§ **DATA SHOWN**
== == ==

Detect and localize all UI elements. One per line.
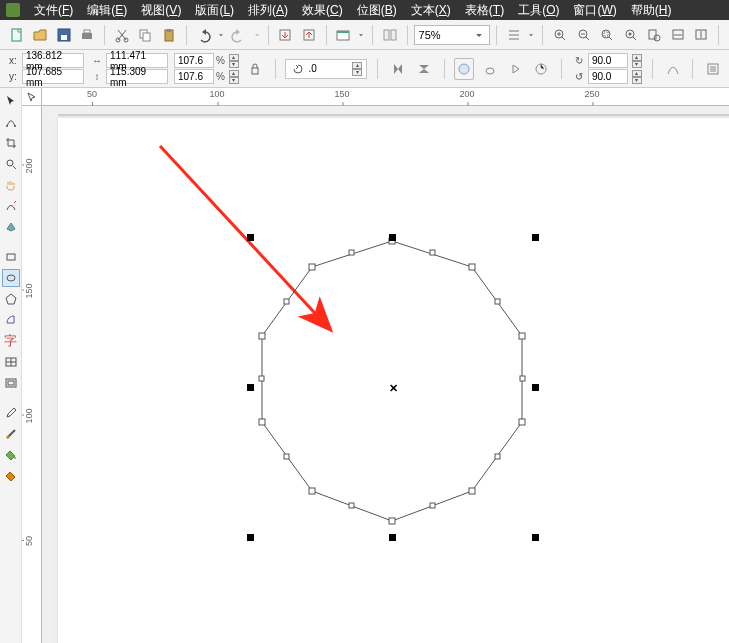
sel-handle-bl[interactable] [247, 534, 254, 541]
fill-tool[interactable] [2, 446, 20, 464]
ruler-origin[interactable] [22, 88, 42, 106]
zoom-in-button[interactable] [549, 24, 571, 46]
ellipse-tool[interactable] [2, 269, 20, 287]
rot-h-input[interactable]: 90.0 [588, 53, 628, 68]
cut-button[interactable] [111, 24, 133, 46]
hand-tool[interactable] [2, 176, 20, 194]
menu-arrange[interactable]: 排列(A) [248, 2, 288, 19]
undo-button[interactable] [193, 24, 215, 46]
menu-edit[interactable]: 编辑(E) [87, 2, 127, 19]
menu-help[interactable]: 帮助(H) [631, 2, 672, 19]
rot-h-spinner[interactable]: ▴▾ [632, 54, 642, 68]
zoom-out-button[interactable] [573, 24, 595, 46]
menu-tools[interactable]: 工具(O) [518, 2, 559, 19]
zoom-tool[interactable] [2, 155, 20, 173]
smart-fill-tool[interactable] [2, 218, 20, 236]
scale-y-input[interactable]: 107.6 [174, 69, 214, 84]
pick-tool[interactable] [2, 92, 20, 110]
height-input[interactable]: 115.309 mm [106, 69, 168, 84]
rectangle-tool[interactable] [2, 248, 20, 266]
zoom-page-button[interactable] [643, 24, 665, 46]
rotation-spinner[interactable]: ▴▾ [352, 62, 362, 76]
app-launcher-button[interactable] [333, 24, 355, 46]
sel-handle-tl[interactable] [247, 234, 254, 241]
menu-layout[interactable]: 版面(L) [195, 2, 234, 19]
sel-handle-bc[interactable] [389, 534, 396, 541]
print-button[interactable] [77, 24, 99, 46]
eyedropper-tool[interactable] [2, 404, 20, 422]
to-back-button[interactable] [480, 58, 500, 80]
crop-tool[interactable] [2, 134, 20, 152]
mirror-h-button[interactable] [388, 58, 408, 80]
zoom-height-button[interactable] [690, 24, 712, 46]
table-tool[interactable] [2, 353, 20, 371]
menubar: 文件(F) 编辑(E) 视图(V) 版面(L) 排列(A) 效果(C) 位图(B… [0, 0, 729, 20]
zoom-all-button[interactable] [620, 24, 642, 46]
basic-shapes-tool[interactable] [2, 311, 20, 329]
snap-button[interactable] [503, 24, 525, 46]
freehand-tool[interactable] [2, 197, 20, 215]
menu-file[interactable]: 文件(F) [34, 2, 73, 19]
copy-button[interactable] [135, 24, 157, 46]
menu-bitmap[interactable]: 位图(B) [357, 2, 397, 19]
chevron-down-icon [473, 29, 485, 41]
sel-handle-ml[interactable] [247, 384, 254, 391]
new-button[interactable] [6, 24, 28, 46]
app-dropdown[interactable] [356, 24, 366, 46]
rot-h-icon: ↻ [572, 54, 586, 68]
dimension-tool[interactable] [2, 374, 20, 392]
menu-window[interactable]: 窗口(W) [573, 2, 616, 19]
mirror-v-button[interactable] [414, 58, 434, 80]
redo-button[interactable] [228, 24, 250, 46]
lock-ratio-button[interactable] [245, 58, 265, 80]
menu-text[interactable]: 文本(X) [411, 2, 451, 19]
y-input[interactable]: 107.685 mm [22, 69, 84, 84]
order-forward-button[interactable] [506, 58, 526, 80]
rotation-input[interactable]: ▴▾ [285, 59, 367, 79]
outline-tool[interactable] [2, 425, 20, 443]
text-tool[interactable]: 字 [2, 332, 20, 350]
rot-v-spinner[interactable]: ▴▾ [632, 70, 642, 84]
sel-handle-mr[interactable] [532, 384, 539, 391]
svg-rect-4 [84, 30, 90, 33]
zoom-selection-button[interactable] [596, 24, 618, 46]
horizontal-ruler[interactable]: 50 100 150 200 250 [42, 88, 729, 106]
undo-dropdown[interactable] [216, 24, 226, 46]
sel-handle-tc[interactable] [389, 234, 396, 241]
svg-rect-57 [430, 503, 435, 508]
export-button[interactable] [298, 24, 320, 46]
sel-handle-br[interactable] [532, 534, 539, 541]
sel-handle-tr[interactable] [532, 234, 539, 241]
zoom-combo[interactable]: 75% [414, 25, 490, 45]
polygon-tool[interactable] [2, 290, 20, 308]
x-label: x: [6, 55, 20, 66]
scale-y-spinner[interactable]: ▴▾ [229, 70, 239, 84]
canvas[interactable]: ✕ [42, 106, 729, 643]
interactive-fill-tool[interactable] [2, 467, 20, 485]
scale-x-input[interactable]: 107.6 [174, 53, 214, 68]
svg-rect-2 [61, 35, 67, 40]
snap-dropdown[interactable] [526, 24, 536, 46]
workspace: 字 50 100 150 200 250 200 150 100 50 [0, 88, 729, 643]
zoom-width-button[interactable] [667, 24, 689, 46]
redo-dropdown[interactable] [252, 24, 262, 46]
save-button[interactable] [53, 24, 75, 46]
shape-tool[interactable] [2, 113, 20, 131]
open-button[interactable] [30, 24, 52, 46]
menu-effects[interactable]: 效果(C) [302, 2, 343, 19]
canvas-area: 50 100 150 200 250 200 150 100 50 [22, 88, 729, 643]
vertical-ruler[interactable]: 200 150 100 50 [22, 106, 42, 643]
wrap-text-button[interactable] [703, 58, 723, 80]
import-button[interactable] [275, 24, 297, 46]
paste-button[interactable] [158, 24, 180, 46]
to-front-button[interactable] [454, 58, 474, 80]
svg-rect-45 [519, 333, 525, 339]
order-back-button[interactable] [531, 58, 551, 80]
menu-table[interactable]: 表格(T) [465, 2, 504, 19]
rot-v-input[interactable]: 90.0 [588, 69, 628, 84]
menu-view[interactable]: 视图(V) [141, 2, 181, 19]
y-label: y: [6, 71, 20, 82]
scale-x-spinner[interactable]: ▴▾ [229, 54, 239, 68]
welcome-button[interactable] [379, 24, 401, 46]
convert-curve-button[interactable] [663, 58, 683, 80]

== == ==

§ **INSTRUCTIONS TO FOLLOW**
All the records need to be set down word for word, with the images left out.

§ **SOLVED PROBLEM**
Detect and localize all UI elements. One per line.
sel-handle-bl[interactable] [247, 534, 254, 541]
fill-tool[interactable] [2, 446, 20, 464]
ruler-origin[interactable] [22, 88, 42, 106]
zoom-in-button[interactable] [549, 24, 571, 46]
ellipse-tool[interactable] [2, 269, 20, 287]
rot-h-input[interactable]: 90.0 [588, 53, 628, 68]
cut-button[interactable] [111, 24, 133, 46]
hand-tool[interactable] [2, 176, 20, 194]
menu-arrange[interactable]: 排列(A) [248, 2, 288, 19]
undo-button[interactable] [193, 24, 215, 46]
menu-edit[interactable]: 编辑(E) [87, 2, 127, 19]
menu-help[interactable]: 帮助(H) [631, 2, 672, 19]
rot-h-spinner[interactable]: ▴▾ [632, 54, 642, 68]
zoom-out-button[interactable] [573, 24, 595, 46]
menu-tools[interactable]: 工具(O) [518, 2, 559, 19]
zoom-tool[interactable] [2, 155, 20, 173]
smart-fill-tool[interactable] [2, 218, 20, 236]
scale-y-input[interactable]: 107.6 [174, 69, 214, 84]
pick-tool[interactable] [2, 92, 20, 110]
height-input[interactable]: 115.309 mm [106, 69, 168, 84]
rectangle-tool[interactable] [2, 248, 20, 266]
zoom-page-button[interactable] [643, 24, 665, 46]
rotation-spinner[interactable]: ▴▾ [352, 62, 362, 76]
app-launcher-button[interactable] [333, 24, 355, 46]
sel-handle-tl[interactable] [247, 234, 254, 241]
menu-layout[interactable]: 版面(L) [195, 2, 234, 19]
sel-handle-bc[interactable] [389, 534, 396, 541]
print-button[interactable] [77, 24, 99, 46]
eyedropper-tool[interactable] [2, 404, 20, 422]
to-back-button[interactable] [480, 58, 500, 80]
crop-tool[interactable] [2, 134, 20, 152]
mirror-h-button[interactable] [388, 58, 408, 80]
zoom-height-button[interactable] [690, 24, 712, 46]
table-tool[interactable] [2, 353, 20, 371]
menubar: 文件(F) 编辑(E) 视图(V) 版面(L) 排列(A) 效果(C) 位图(B… [0, 0, 729, 20]
zoom-all-button[interactable] [620, 24, 642, 46]
basic-shapes-tool[interactable] [2, 311, 20, 329]
snap-button[interactable] [503, 24, 525, 46]
freehand-tool[interactable] [2, 197, 20, 215]
menu-file[interactable]: 文件(F) [34, 2, 73, 19]
copy-button[interactable] [135, 24, 157, 46]
menu-bitmap[interactable]: 位图(B) [357, 2, 397, 19]
chevron-down-icon [473, 29, 485, 41]
sel-handle-ml[interactable] [247, 384, 254, 391]
new-button[interactable] [6, 24, 28, 46]
app-dropdown[interactable] [356, 24, 366, 46]
rot-h-icon: ↻ [572, 54, 586, 68]
dimension-tool[interactable] [2, 374, 20, 392]
menu-window[interactable]: 窗口(W) [573, 2, 616, 19]
mirror-v-button[interactable] [414, 58, 434, 80]
redo-button[interactable] [228, 24, 250, 46]
lock-ratio-button[interactable] [245, 58, 265, 80]
menu-text[interactable]: 文本(X) [411, 2, 451, 19]
y-input[interactable]: 107.685 mm [22, 69, 84, 84]
order-forward-button[interactable] [506, 58, 526, 80]
rotation-input[interactable]: ▴▾ [285, 59, 367, 79]
outline-tool[interactable] [2, 425, 20, 443]
text-tool[interactable]: 字 [2, 332, 20, 350]
rot-v-spinner[interactable]: ▴▾ [632, 70, 642, 84]
sel-handle-mr[interactable] [532, 384, 539, 391]
svg-rect-4 [84, 30, 90, 33]
zoom-selection-button[interactable] [596, 24, 618, 46]
horizontal-ruler[interactable]: 50 100 150 200 250 [42, 88, 729, 106]
undo-dropdown[interactable] [216, 24, 226, 46]
sel-handle-tc[interactable] [389, 234, 396, 241]
svg-rect-57 [430, 503, 435, 508]
export-button[interactable] [298, 24, 320, 46]
sel-handle-br[interactable] [532, 534, 539, 541]
sel-handle-tr[interactable] [532, 234, 539, 241]
zoom-combo[interactable]: 75% [414, 25, 490, 45]
polygon-tool[interactable] [2, 290, 20, 308]
x-label: x: [6, 55, 20, 66]
scale-y-spinner[interactable]: ▴▾ [229, 70, 239, 84]
canvas[interactable]: ✕ [42, 106, 729, 643]
interactive-fill-tool[interactable] [2, 467, 20, 485]
scale-x-input[interactable]: 107.6 [174, 53, 214, 68]
svg-rect-2 [61, 35, 67, 40]
snap-dropdown[interactable] [526, 24, 536, 46]
workspace: 字 50 100 150 200 250 200 150 100 50 [0, 88, 729, 643]
zoom-width-button[interactable] [667, 24, 689, 46]
redo-dropdown[interactable] [252, 24, 262, 46]
save-button[interactable] [53, 24, 75, 46]
shape-tool[interactable] [2, 113, 20, 131]
open-button[interactable] [30, 24, 52, 46]
menu-effects[interactable]: 效果(C) [302, 2, 343, 19]
canvas-area: 50 100 150 200 250 200 150 100 50 [22, 88, 729, 643]
vertical-ruler[interactable]: 200 150 100 50 [22, 106, 42, 643]
wrap-text-button[interactable] [703, 58, 723, 80]
import-button[interactable] [275, 24, 297, 46]
paste-button[interactable] [158, 24, 180, 46]
to-front-button[interactable] [454, 58, 474, 80]
svg-rect-45 [519, 333, 525, 339]
order-back-button[interactable] [531, 58, 551, 80]
menu-table[interactable]: 表格(T) [465, 2, 504, 19]
rot-v-input[interactable]: 90.0 [588, 69, 628, 84]
menu-view[interactable]: 视图(V) [141, 2, 181, 19]
y-label: y: [6, 71, 20, 82]
scale-x-spinner[interactable]: ▴▾ [229, 54, 239, 68]
welcome-button[interactable] [379, 24, 401, 46]
convert-curve-button[interactable] [663, 58, 683, 80]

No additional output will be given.